As columnists and experts have stated, Trudeau quite liberally breaches the rules and protocols of the prime ministerial position as a matter of course and it's his ministers and MPs who must commit career suicide in order to bail him out.
Canadians should or ought to be fed up with the suspicious and illegitimate practices taking place under the Liberal government or any government. But there is something especially sordid about the pressure Mr. Trudeau exerts upon his ministers – first a justice minister and now a finance minister. They either go along with his malpractices or do not, the end result being career termination; ‘damned if you do, fired if you don’t.’
But the sheer audacity of Bill Morneau to blankly state to the media: “There’s a time when you’re the appropriate person in the role, and the time…when you’re not.”
How would he define his suitability in light of the WE scandal? His response is fairly nonchalant considering he has the prime minister’s blessing to apply for a top job with the Organization for Economic Co-operation and Development.
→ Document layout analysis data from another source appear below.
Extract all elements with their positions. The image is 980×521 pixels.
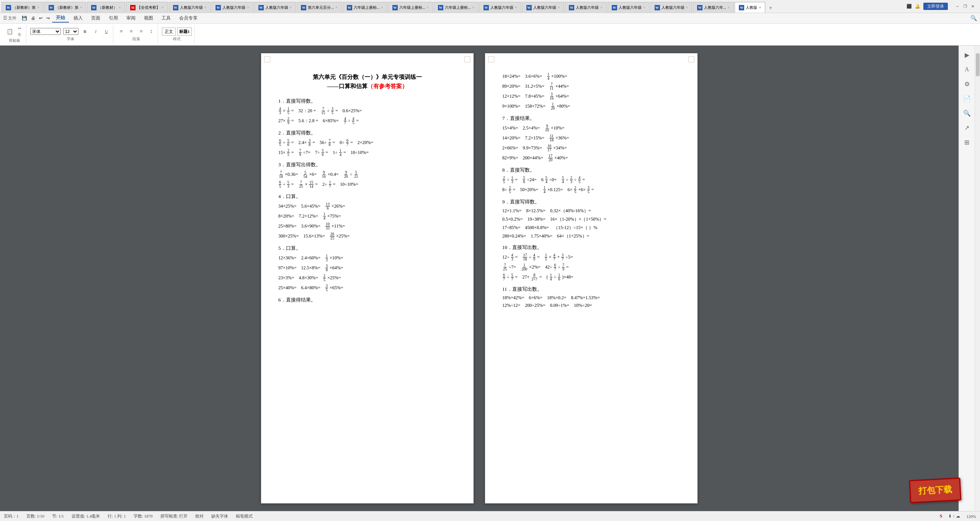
align-center-button[interactable]: ≡ <box>127 27 136 36</box>
sidebar-icon-4[interactable]: 🔍 <box>961 107 973 119</box>
underline-button[interactable]: U <box>102 27 111 36</box>
restore-button[interactable]: ❐ <box>962 4 968 9</box>
tab-4[interactable]: M【全优考察】× <box>126 2 168 13</box>
font-family-select[interactable]: 宋体 <box>30 28 61 35</box>
new-tab-button[interactable]: + <box>766 3 775 13</box>
sidebar-expand-icon[interactable]: ▶ <box>961 49 973 61</box>
section-5-row-4: 25×40%= 6.4×80%= 35×65%= <box>278 284 456 292</box>
tab-14[interactable]: W人教版六年级× <box>565 2 607 13</box>
quick-print[interactable]: 🖨 <box>29 15 37 21</box>
quick-save[interactable]: 💾 <box>20 15 29 21</box>
search-icon[interactable]: 🔍 <box>970 15 977 21</box>
section-4-title: 4．口算。 <box>278 193 456 200</box>
section-2-row-2: 15×25= 79÷7= 7÷56= 1÷14= 10÷10%= <box>278 149 456 157</box>
minimize-button[interactable]: ─ <box>955 4 960 9</box>
s9-row-3: 17÷85%= 4500×0.8%= （15-12）÷15=（ ）% <box>502 224 680 231</box>
tab-13[interactable]: W人教版六年级× <box>522 2 564 13</box>
status-proofread: 校对 <box>195 513 204 519</box>
section-5: 5．口算。 12×36%= 2.4×60%= 13×10%= 97×10%= 1… <box>278 245 456 292</box>
s8-row-1: 25÷13= 56÷24= 654÷0= 54÷23÷45= <box>502 176 680 184</box>
quick-redo[interactable]: ↪ <box>45 15 51 21</box>
section-7: 7．直接结果。 15×4%= 2.5×4%= 910×10%= 14×20%= … <box>502 115 680 162</box>
tab-5[interactable]: W人教版六年级× <box>169 2 211 13</box>
section-3-title: 3．直接写出得数。 <box>278 161 456 168</box>
tab-3[interactable]: W（新教材）× <box>87 2 125 13</box>
menu-icon[interactable]: ☰ <box>3 15 7 21</box>
download-badge[interactable]: 打包下载 <box>909 478 962 503</box>
s9-row-1: 12×1.1%= 8×12.5%= 0.32×（40%-16%）= <box>502 208 680 214</box>
quick-access[interactable]: 文件 <box>8 15 16 21</box>
pages-container[interactable]: 第六单元《百分数（一）》单元专项训练一 ——口算和估算（有参考答案） 1．直接写… <box>0 46 959 511</box>
section-8-title: 8．直接写数。 <box>502 167 680 174</box>
align-left-button[interactable]: ≡ <box>117 27 126 36</box>
italic-button[interactable]: I <box>91 27 100 36</box>
s7-row-3: 2×66%= 9.9×73%= 1617×34%= <box>502 144 680 152</box>
ribbon-tab-page[interactable]: 页面 <box>87 14 104 22</box>
tab-17[interactable]: W人教版六年...× <box>693 2 734 13</box>
line-spacing-button[interactable]: ↕ <box>147 27 155 36</box>
quick-undo[interactable]: ↩ <box>38 15 44 21</box>
status-total-pages: 页数: 1/10 <box>26 513 44 519</box>
tab-area: W（新教材）第× W（新教材）第× W（新教材）× M【全优考察】× W人教版六… <box>2 0 906 13</box>
login-button[interactable]: 立即登录 <box>923 3 948 10</box>
clipboard-group: 📋 ✂ ⎘ 剪贴板 <box>3 25 26 44</box>
align-right-button[interactable]: ≡ <box>137 27 145 36</box>
status-draft: 稿笔模式 <box>236 513 253 519</box>
s8-row-2: 8÷25= 50×20%= 14×0.125= 6×25+6×35= <box>502 186 680 194</box>
corner-mark-right-2 <box>688 56 694 62</box>
cut-button[interactable]: ✂ <box>15 26 24 31</box>
paste-button[interactable]: 📋 <box>5 27 14 36</box>
copy-button[interactable]: ⎘ <box>15 32 24 37</box>
tab-9[interactable]: W六年级上册粉...× <box>343 2 387 13</box>
tab-15[interactable]: W人教版六年级× <box>608 2 650 13</box>
corner-mark-right <box>464 56 470 62</box>
tab-16[interactable]: W人教版六年级× <box>650 2 693 13</box>
section-6: 6．直接得结果。 <box>278 297 456 303</box>
tab-1[interactable]: W（新教材）第× <box>2 2 44 13</box>
ribbon-tab-reference[interactable]: 引用 <box>105 14 122 22</box>
section-11: 11．直接写出数。 18%+42%= 6×6%= 18%×0.2= 8.47%+… <box>502 286 680 308</box>
sidebar-icon-6[interactable]: ⊞ <box>961 136 973 148</box>
ribbon-tab-view[interactable]: 视图 <box>140 14 157 22</box>
tab-2[interactable]: W（新教材）第× <box>44 2 87 13</box>
tab-18[interactable]: W人教版× <box>735 2 765 13</box>
paragraph-label: 段落 <box>132 36 140 42</box>
ribbon-tab-vip[interactable]: 会员专享 <box>175 14 201 22</box>
tab-11[interactable]: W六年级上册粉...× <box>434 2 479 13</box>
page-title: 第六单元《百分数（一）》单元专项训练一 ——口算和估算（有参考答案） <box>278 72 456 91</box>
s7-row-4: 82×9%= 200×44%= 1720×40%= <box>502 154 680 162</box>
status-section: 节: 1/1 <box>52 513 64 519</box>
close-button[interactable]: ✕ <box>970 4 975 9</box>
font-size-select[interactable]: 12 <box>63 28 78 35</box>
tab-6[interactable]: W人教版六年级× <box>211 2 253 13</box>
heading-style[interactable]: 标题1 <box>177 28 192 36</box>
scroll-thumb[interactable] <box>976 53 980 76</box>
section-4-row-3: 25×80%= 3.6×90%= 1033×11%= <box>278 222 456 230</box>
vertical-scrollbar[interactable] <box>975 46 980 511</box>
section-1-title: 1．直接写得数。 <box>278 98 456 105</box>
ribbon-tab-home[interactable]: 开始 <box>52 14 69 23</box>
tab-7[interactable]: W人教版六年级× <box>254 2 296 13</box>
ribbon-tab-insert[interactable]: 插入 <box>70 14 87 22</box>
section-5-title: 5．口算。 <box>278 245 456 252</box>
tab-12[interactable]: W人教版六年级× <box>479 2 521 13</box>
section-3-row-1: 718×0.36= 554×6= 916×0.4= 920÷521 <box>278 170 456 179</box>
status-settings: 设置值: 1.4毫米 <box>72 513 100 519</box>
sidebar-icon-5[interactable]: ↗ <box>961 121 973 134</box>
sidebar-icon-3[interactable]: 📄 <box>961 92 973 105</box>
status-icons: ⬇ ↑ ☁ <box>948 514 960 519</box>
corner-mark-left-2 <box>488 56 494 62</box>
tab-10[interactable]: W六年级上册粉...× <box>388 2 433 13</box>
tab-8[interactable]: W第六单元百分...× <box>297 2 341 13</box>
normal-style[interactable]: 正文 <box>162 28 176 36</box>
clipboard-label: 剪贴板 <box>9 38 20 43</box>
s6-row-2: 89×20%= 31.2×5%= 711×44%= <box>502 82 680 90</box>
sidebar-icon-2[interactable]: ⚙ <box>961 78 973 90</box>
status-bar: 页码：1 页数: 1/10 节: 1/1 设置值: 1.4毫米 行: 1 列: … <box>0 511 980 521</box>
ribbon-tab-tools[interactable]: 工具 <box>158 14 175 22</box>
sidebar-icon-1[interactable]: A <box>961 63 973 75</box>
ribbon-tab-review[interactable]: 审阅 <box>122 14 139 22</box>
status-word-count: 字数: 1870 <box>134 513 153 519</box>
bold-button[interactable]: B <box>81 27 89 36</box>
ribbon-tab-bar: ☰ 文件 💾 🖨 ↩ ↪ 开始 插入 页面 引用 审阅 视图 工具 会员专享 🔍 <box>0 13 980 24</box>
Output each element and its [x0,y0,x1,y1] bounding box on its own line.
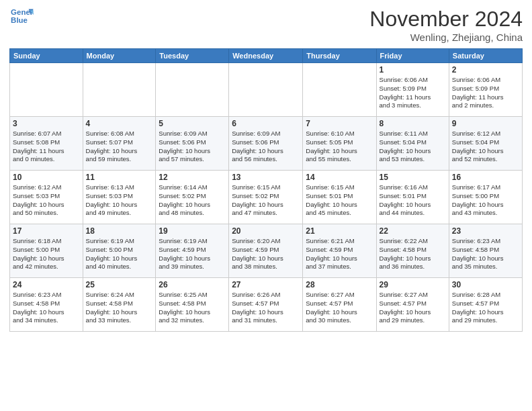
day-info: Sunrise: 6:28 AM Sunset: 4:57 PM Dayligh… [452,291,519,325]
day-info: Sunrise: 6:15 AM Sunset: 5:02 PM Dayligh… [232,183,300,218]
day-number: 30 [452,280,519,289]
week-row-0: 1Sunrise: 6:06 AM Sunset: 5:09 PM Daylig… [10,63,523,117]
day-number: 7 [306,119,373,128]
day-info: Sunrise: 6:14 AM Sunset: 5:02 PM Dayligh… [159,183,226,218]
day-number: 25 [86,280,153,289]
week-row-3: 17Sunrise: 6:18 AM Sunset: 5:00 PM Dayli… [10,224,523,278]
table-row: 2Sunrise: 6:06 AM Sunset: 5:09 PM Daylig… [449,63,522,117]
day-info: Sunrise: 6:09 AM Sunset: 5:06 PM Dayligh… [159,130,226,164]
week-row-2: 10Sunrise: 6:12 AM Sunset: 5:03 PM Dayli… [10,171,523,224]
table-row: 29Sunrise: 6:27 AM Sunset: 4:57 PM Dayli… [376,278,449,332]
table-row: 16Sunrise: 6:17 AM Sunset: 5:00 PM Dayli… [449,171,522,224]
table-row: 22Sunrise: 6:22 AM Sunset: 4:58 PM Dayli… [376,224,449,278]
logo-icon: General Blue [9,7,34,27]
table-row: 14Sunrise: 6:15 AM Sunset: 5:01 PM Dayli… [303,171,376,224]
day-info: Sunrise: 6:19 AM Sunset: 5:00 PM Dayligh… [86,237,153,271]
day-number: 4 [86,119,153,128]
table-row: 4Sunrise: 6:08 AM Sunset: 5:07 PM Daylig… [83,117,156,171]
day-info: Sunrise: 6:20 AM Sunset: 4:59 PM Dayligh… [232,237,300,271]
day-number: 11 [86,173,153,182]
table-row: 6Sunrise: 6:09 AM Sunset: 5:06 PM Daylig… [229,117,303,171]
day-info: Sunrise: 6:23 AM Sunset: 4:58 PM Dayligh… [452,237,519,271]
day-info: Sunrise: 6:07 AM Sunset: 5:08 PM Dayligh… [13,130,80,164]
day-number: 3 [13,119,80,128]
header-saturday: Saturday [449,49,522,63]
header: General Blue November 2024 Wenling, Zhej… [9,7,523,43]
table-row [156,63,229,117]
day-number: 8 [380,119,446,128]
svg-text:Blue: Blue [11,16,28,24]
day-number: 13 [232,173,300,182]
day-number: 16 [452,173,519,182]
header-thursday: Thursday [303,49,376,63]
day-info: Sunrise: 6:16 AM Sunset: 5:01 PM Dayligh… [380,183,446,218]
day-number: 24 [13,280,80,289]
day-number: 28 [306,280,373,289]
day-info: Sunrise: 6:12 AM Sunset: 5:03 PM Dayligh… [13,183,80,218]
calendar-table: Sunday Monday Tuesday Wednesday Thursday… [9,48,523,332]
table-row: 21Sunrise: 6:21 AM Sunset: 4:59 PM Dayli… [303,224,376,278]
table-row: 3Sunrise: 6:07 AM Sunset: 5:08 PM Daylig… [10,117,83,171]
day-number: 14 [306,173,373,182]
day-info: Sunrise: 6:27 AM Sunset: 4:57 PM Dayligh… [306,291,373,325]
day-number: 27 [232,280,300,289]
week-row-4: 24Sunrise: 6:23 AM Sunset: 4:58 PM Dayli… [10,278,523,332]
table-row: 17Sunrise: 6:18 AM Sunset: 5:00 PM Dayli… [10,224,83,278]
day-info: Sunrise: 6:26 AM Sunset: 4:57 PM Dayligh… [232,291,300,325]
table-row [229,63,303,117]
day-number: 19 [159,226,226,236]
table-row [303,63,376,117]
day-number: 26 [159,280,226,289]
page: General Blue November 2024 Wenling, Zhej… [0,0,532,411]
day-number: 6 [232,119,300,128]
day-info: Sunrise: 6:11 AM Sunset: 5:04 PM Dayligh… [380,130,446,164]
table-row: 15Sunrise: 6:16 AM Sunset: 5:01 PM Dayli… [376,171,449,224]
day-info: Sunrise: 6:06 AM Sunset: 5:09 PM Dayligh… [452,76,519,110]
day-info: Sunrise: 6:23 AM Sunset: 4:58 PM Dayligh… [13,291,80,325]
table-row: 7Sunrise: 6:10 AM Sunset: 5:05 PM Daylig… [303,117,376,171]
header-friday: Friday [376,49,449,63]
table-row: 20Sunrise: 6:20 AM Sunset: 4:59 PM Dayli… [229,224,303,278]
month-title: November 2024 [369,7,523,32]
table-row: 28Sunrise: 6:27 AM Sunset: 4:57 PM Dayli… [303,278,376,332]
day-info: Sunrise: 6:15 AM Sunset: 5:01 PM Dayligh… [306,183,373,218]
day-info: Sunrise: 6:21 AM Sunset: 4:59 PM Dayligh… [306,237,373,271]
weekday-header-row: Sunday Monday Tuesday Wednesday Thursday… [10,49,523,63]
day-number: 10 [13,173,80,182]
day-number: 23 [452,226,519,236]
day-number: 15 [380,173,446,182]
table-row: 18Sunrise: 6:19 AM Sunset: 5:00 PM Dayli… [83,224,156,278]
day-info: Sunrise: 6:24 AM Sunset: 4:58 PM Dayligh… [86,291,153,325]
day-number: 20 [232,226,300,236]
table-row: 13Sunrise: 6:15 AM Sunset: 5:02 PM Dayli… [229,171,303,224]
day-number: 22 [380,226,446,236]
day-info: Sunrise: 6:12 AM Sunset: 5:04 PM Dayligh… [452,130,519,164]
table-row: 26Sunrise: 6:25 AM Sunset: 4:58 PM Dayli… [156,278,229,332]
day-number: 21 [306,226,373,236]
header-wednesday: Wednesday [229,49,303,63]
day-info: Sunrise: 6:09 AM Sunset: 5:06 PM Dayligh… [232,130,300,164]
day-number: 9 [452,119,519,128]
table-row [83,63,156,117]
table-row: 9Sunrise: 6:12 AM Sunset: 5:04 PM Daylig… [449,117,522,171]
day-number: 5 [159,119,226,128]
table-row [10,63,83,117]
header-monday: Monday [83,49,156,63]
day-info: Sunrise: 6:06 AM Sunset: 5:09 PM Dayligh… [380,76,446,110]
table-row: 1Sunrise: 6:06 AM Sunset: 5:09 PM Daylig… [376,63,449,117]
day-number: 12 [159,173,226,182]
week-row-1: 3Sunrise: 6:07 AM Sunset: 5:08 PM Daylig… [10,117,523,171]
table-row: 12Sunrise: 6:14 AM Sunset: 5:02 PM Dayli… [156,171,229,224]
day-info: Sunrise: 6:25 AM Sunset: 4:58 PM Dayligh… [159,291,226,325]
day-info: Sunrise: 6:10 AM Sunset: 5:05 PM Dayligh… [306,130,373,164]
day-info: Sunrise: 6:08 AM Sunset: 5:07 PM Dayligh… [86,130,153,164]
table-row: 30Sunrise: 6:28 AM Sunset: 4:57 PM Dayli… [449,278,522,332]
table-row: 27Sunrise: 6:26 AM Sunset: 4:57 PM Dayli… [229,278,303,332]
table-row: 11Sunrise: 6:13 AM Sunset: 5:03 PM Dayli… [83,171,156,224]
day-number: 18 [86,226,153,236]
table-row: 8Sunrise: 6:11 AM Sunset: 5:04 PM Daylig… [376,117,449,171]
table-row: 19Sunrise: 6:19 AM Sunset: 4:59 PM Dayli… [156,224,229,278]
table-row: 10Sunrise: 6:12 AM Sunset: 5:03 PM Dayli… [10,171,83,224]
day-info: Sunrise: 6:22 AM Sunset: 4:58 PM Dayligh… [380,237,446,271]
location-subtitle: Wenling, Zhejiang, China [369,32,523,43]
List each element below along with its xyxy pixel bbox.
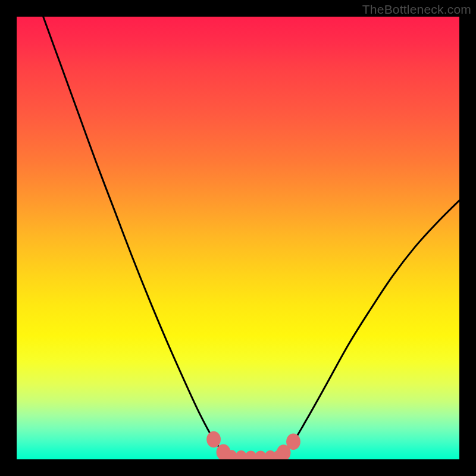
left-curve [43,17,225,454]
outer-frame: TheBottleneck.com [0,0,476,476]
curve-layer [17,17,459,459]
right-curve [282,201,459,454]
left-bead-upper [206,431,221,447]
watermark-text: TheBottleneck.com [362,2,471,17]
bead-markers [206,431,300,459]
plot-area [17,17,459,459]
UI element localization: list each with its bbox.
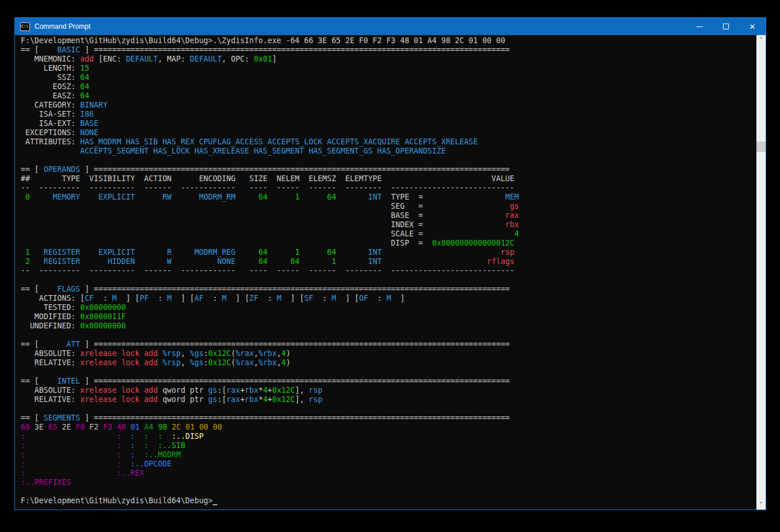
console-line: 66 3E 65 2E F0 F2 F3 48 01 A4 98 2C 01 0…: [21, 423, 755, 432]
maximize-button[interactable]: [713, 18, 739, 35]
console-line: BASE = rax: [21, 211, 755, 220]
console-line: SSZ: 64: [21, 73, 755, 82]
scrollbar-up-arrow[interactable]: ˄: [756, 35, 766, 45]
titlebar[interactable]: C:\ Command Prompt ✕: [15, 18, 766, 35]
console-line: : : : : : :..DISP: [21, 432, 755, 441]
console-area[interactable]: F:\Development\GitHub\zydis\Build64\Debu…: [15, 35, 766, 510]
console-line: ACCEPTS_SEGMENT HAS_LOCK HAS_XRELEASE HA…: [21, 147, 755, 156]
console-line: 0 MEMORY EXPLICIT RW MODRM_RM 64 1 64 IN…: [21, 193, 755, 202]
console-line: : : : : :..SIB: [21, 441, 755, 450]
console-line: == [ BASIC ] ===========================…: [21, 45, 755, 55]
window-controls: ✕: [686, 18, 766, 35]
titlebar-left: C:\ Command Prompt: [20, 22, 90, 31]
console-line: ## TYPE VISIBILITY ACTION ENCODING SIZE …: [21, 174, 755, 183]
console-line: DISP = 0x000000000000012C: [21, 239, 755, 248]
console-line: : : :..OPCODE: [21, 460, 755, 469]
console-line: -- --------- ---------- ------ ---------…: [21, 266, 755, 275]
minimize-icon: [697, 26, 703, 27]
console-line: F:\Development\GitHub\zydis\Build64\Debu…: [21, 496, 755, 506]
console-line: [21, 331, 755, 340]
console-line: == [ OPERANDS ] ========================…: [21, 165, 755, 174]
close-button[interactable]: ✕: [739, 18, 766, 35]
maximize-icon: [723, 24, 729, 29]
minimize-button[interactable]: [686, 18, 713, 35]
scrollbar-down-arrow[interactable]: ˅: [756, 500, 766, 510]
terminal-text: F:\Development\GitHub\zydis\Build64\Debu…: [21, 36, 755, 510]
console-line: MODIFIED: 0x0000011F: [21, 312, 755, 322]
console-line: 2 REGISTER HIDDEN W NONE 64 64 1 INT rfl…: [21, 257, 755, 266]
console-line: CATEGORY: BINARY: [21, 101, 755, 110]
console-line: EOSZ: 64: [21, 82, 755, 91]
console-line: SCALE = 4: [21, 229, 755, 239]
console-line: ACTIONS: [CF : M ] [PF : M ] [AF : M ] […: [21, 294, 755, 303]
console-line: ISA-EXT: BASE: [21, 119, 755, 128]
console-line: -- --------- ---------- ------ ---------…: [21, 183, 755, 193]
console-line: EXCEPTIONS: NONE: [21, 128, 755, 137]
console-line: 1 REGISTER EXPLICIT R MODRM_REG 64 1 64 …: [21, 248, 755, 257]
scrollbar[interactable]: ˄ ˅: [756, 35, 766, 510]
console-line: == [ SEGMENTS ] ========================…: [21, 414, 755, 423]
console-line: UNDEFINED: 0x00000000: [21, 322, 755, 331]
console-line: == [ ATT ] =============================…: [21, 340, 755, 349]
console-line: == [ INTEL ] ===========================…: [21, 377, 755, 386]
console-line: RELATIVE: xrelease lock add %rsp, %gs:0x…: [21, 358, 755, 368]
console-line: [21, 156, 755, 165]
cmd-icon: C:\: [20, 22, 30, 31]
close-icon: ✕: [749, 23, 756, 30]
console-line: SEG = gs: [21, 202, 755, 211]
console-line: TESTED: 0x00000000: [21, 303, 755, 312]
console-line: ISA-SET: I86: [21, 110, 755, 119]
console-line: ATTRIBUTES: HAS_MODRM HAS_SIB HAS_REX CP…: [21, 137, 755, 147]
console-line: RELATIVE: xrelease lock add qword ptr gs…: [21, 395, 755, 404]
console-line: == [ FLAGS ] ===========================…: [21, 285, 755, 294]
console-line: [21, 368, 755, 377]
console-line: [21, 404, 755, 414]
console-line: INDEX = rbx: [21, 220, 755, 229]
scrollbar-thumb[interactable]: [756, 141, 766, 152]
console-line: MNEMONIC: add [ENC: DEFAULT, MAP: DEFAUL…: [21, 55, 755, 64]
window-title: Command Prompt: [35, 22, 90, 30]
terminal-window: C:\ Command Prompt ✕ F:\Development\GitH…: [14, 17, 766, 510]
console-line: ABSOLUTE: xrelease lock add %rsp, %gs:0x…: [21, 349, 755, 358]
console-line: ABSOLUTE: xrelease lock add qword ptr gs…: [21, 386, 755, 395]
console-line: EASZ: 64: [21, 91, 755, 101]
console-line: : :..REX: [21, 469, 755, 478]
console-line: [21, 275, 755, 285]
console-line: F:\Development\GitHub\zydis\Build64\Debu…: [21, 36, 755, 45]
console-line: LENGTH: 15: [21, 64, 755, 73]
console-line: :..PREFIXES: [21, 478, 755, 487]
console-line: : : : :..MODRM: [21, 450, 755, 460]
console-line: [21, 487, 755, 496]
Some people do wrong and fall from grace; others do wrong, but land safely thanks to the ‘golden parachute.’
Yes, Mr. Morneau gifted Western Canada with a pipeline to divvy up profits for several governments and corporations; there’s even an improved pension plan. But a man who quits his job during the worst health and economic crisis, as NDP MP Charlie Angus pointed out, is no man worth keeping.
Frankly, Mr. Morneau has an honesty problem. And all of this warrants a byelection in Toronto Centre riding.